%%

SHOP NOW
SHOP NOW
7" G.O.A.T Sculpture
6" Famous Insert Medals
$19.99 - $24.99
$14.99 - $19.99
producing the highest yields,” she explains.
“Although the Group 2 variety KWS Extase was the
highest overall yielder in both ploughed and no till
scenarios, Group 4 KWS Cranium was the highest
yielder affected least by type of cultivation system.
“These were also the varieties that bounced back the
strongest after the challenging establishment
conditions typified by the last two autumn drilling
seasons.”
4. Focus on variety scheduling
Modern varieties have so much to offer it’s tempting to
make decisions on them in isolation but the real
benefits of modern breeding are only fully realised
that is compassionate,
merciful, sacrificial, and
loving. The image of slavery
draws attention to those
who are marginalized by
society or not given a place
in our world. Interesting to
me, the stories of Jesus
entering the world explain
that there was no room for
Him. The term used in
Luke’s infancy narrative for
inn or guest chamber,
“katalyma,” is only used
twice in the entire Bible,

%%

— Your task —
Please return the lines above exactly, from the first one down to the line with "yielder affected least", and stop after that line.

— Solution to this task —
SHOP NOW
SHOP NOW
7" G.O.A.T Sculpture
6" Famous Insert Medals
$19.99 - $24.99
$14.99 - $19.99
producing the highest yields,” she explains.
“Although the Group 2 variety KWS Extase was the
highest overall yielder in both ploughed and no till
scenarios, Group 4 KWS Cranium was the highest
yielder affected least by type of cultivation system.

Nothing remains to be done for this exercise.